●2014年日本経済の注目業界③「スーパー業界」
上記のように「駆け込み需要」と「外国人客の増加」というポジティブ要因が予想される百貨店業界に対し、スーパー業界は2014年も苦戦が続きそうです。洋泉社は、現在アベノミクスを背景に、高額商品の販売好調が注目を集めているものの、税金や社会保険料の負担増により多くの世帯で可処分所得が減少傾向にあるため、大半の消費者の節約志向が依然強いとした上で、消費税増税がさらに厳しい状況に拍車をかけるのではないかと危惧しています。日経BP社も、食品をメインに扱う食品スーパーは地域密着で消費者の支持を受けていることから安定した収益を上げているものの、食品・日用品・衣料品など生活関連用品を一手に扱う総合スーパーは、日用品や衣料品の分野で100円ショップやユニクロなどの専門店との競争激化で劣勢にある、と述べています。
2014年はこれらの厳しい消費環境を受け、スーパー大手各社が様々な業績改善のための策を講じていく1年になりそうです。イオンは手ごろな消費価格のプライベートブランド商品の一層の強化を進めており、倹約志向の消費者に対して格安商品によるアピールを積極化しています。西友も「毎日低価格」を方針として、親会社である米ウォルマートストアーズのグローバルな商品調達力を生かして、輸入製品の品ぞろえを強化しています。セブン&アイ傘下のイトーヨーカ堂も付加価値を高めたプライベートブランドに注力し、衣料メーカーなどへの対抗を図っています。また他業種との融合や業界転換の試みも見られていくと予想されています。
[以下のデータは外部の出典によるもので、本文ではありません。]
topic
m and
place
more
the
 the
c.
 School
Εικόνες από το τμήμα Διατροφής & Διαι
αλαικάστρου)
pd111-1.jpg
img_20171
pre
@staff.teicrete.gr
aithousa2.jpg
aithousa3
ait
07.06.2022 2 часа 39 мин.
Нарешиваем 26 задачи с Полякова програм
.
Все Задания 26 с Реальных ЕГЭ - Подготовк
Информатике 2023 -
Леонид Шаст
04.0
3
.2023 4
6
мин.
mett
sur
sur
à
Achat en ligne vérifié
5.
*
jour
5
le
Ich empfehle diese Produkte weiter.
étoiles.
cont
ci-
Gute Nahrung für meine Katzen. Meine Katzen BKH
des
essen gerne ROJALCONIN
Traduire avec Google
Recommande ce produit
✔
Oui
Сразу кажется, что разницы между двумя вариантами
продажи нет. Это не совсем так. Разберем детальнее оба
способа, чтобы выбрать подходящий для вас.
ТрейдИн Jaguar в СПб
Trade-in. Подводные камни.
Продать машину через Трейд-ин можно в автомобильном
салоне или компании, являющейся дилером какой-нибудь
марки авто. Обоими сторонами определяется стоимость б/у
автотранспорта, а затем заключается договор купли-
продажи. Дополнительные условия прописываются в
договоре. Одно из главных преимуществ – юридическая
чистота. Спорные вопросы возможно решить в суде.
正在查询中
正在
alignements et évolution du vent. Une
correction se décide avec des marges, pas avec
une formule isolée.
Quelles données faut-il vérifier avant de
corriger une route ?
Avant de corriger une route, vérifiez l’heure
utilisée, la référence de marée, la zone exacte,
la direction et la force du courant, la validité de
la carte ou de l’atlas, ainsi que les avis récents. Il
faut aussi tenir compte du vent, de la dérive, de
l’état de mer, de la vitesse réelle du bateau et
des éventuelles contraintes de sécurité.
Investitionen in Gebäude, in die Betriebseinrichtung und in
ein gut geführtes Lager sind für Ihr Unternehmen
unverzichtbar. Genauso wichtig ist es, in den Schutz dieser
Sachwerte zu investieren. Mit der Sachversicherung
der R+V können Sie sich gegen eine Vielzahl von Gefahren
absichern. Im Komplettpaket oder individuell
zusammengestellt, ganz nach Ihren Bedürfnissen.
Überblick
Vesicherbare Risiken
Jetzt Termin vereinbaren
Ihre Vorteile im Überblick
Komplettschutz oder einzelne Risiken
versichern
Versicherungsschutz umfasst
日経BP社は「海外の進出の活発化」にも触れています。特に大手のイオンやマルエツは東南アジアなどの新興国への出店が相次ぐと予想されており、今後も各社の進出の動向に注目していく必要があります。
●2014年日本経済の注目業界④「食品業界」
洋泉社は「増税による原価の上昇分をそのまま価格転嫁出来るかどうかの不透明感」、日経BP社は「業界再編の動きの再加熱の可能性」にそれぞれ着目しています。
まず前者については、2013年は原料価格の上昇を背景に食品の値上げが相次いだことと、消費の緩やかな回復が重なったことで今年は好調な業績を見込む食品メーカーが多いとした上で、その収益の拡大は今後続くかどうかは定かではないとの予想を述べています。2014年4月の消費税引き上げに際して、増税分をそのまま価格転嫁できるかどうかは不透明であり、店頭価格を引き上げにくい小売と食品メーカーとの間で納入価格を巡って攻防が繰り広げられるのは確実だろうと同誌は述べています。2014年春以降は新商品の投入や内容量の変更などで値上げを図る動きが広がりそうです。原料価格の高騰が続く中で、増税分を転嫁出来なければ収益の悪化は避けられないでしょう。
また後者について。食品業界では他業界と同じく、2000年代に入ってM&Aなどによる事業統合が進み、明治HD、雪印メグミルクなどの新しい企業が生まれました。その後、リーマンショックでいったん再編の動きは沈静化したものの、アベノミクスの景気回復基調が本物となればまた業界再編の動きが活発化する可能性があります。このような再編の活発化の背景には、菓子などで国内の成長の頭打ちが顕著になる一方、中国やASEAN諸国などの成長中の市場の魅力が増していることがあります。今後はとりわけASEAN諸国の市場開拓が注目されていくとみ見られており、イスラム圏への進出の準備として食物規格のハラルを進めている国内企業も増えています。以前から日本初のグローバルメジャーを生み出す動きは活発化してきており、2014年の間に業界の構図が大きく変わる可能性もあることを念頭においておく必要がありそうです。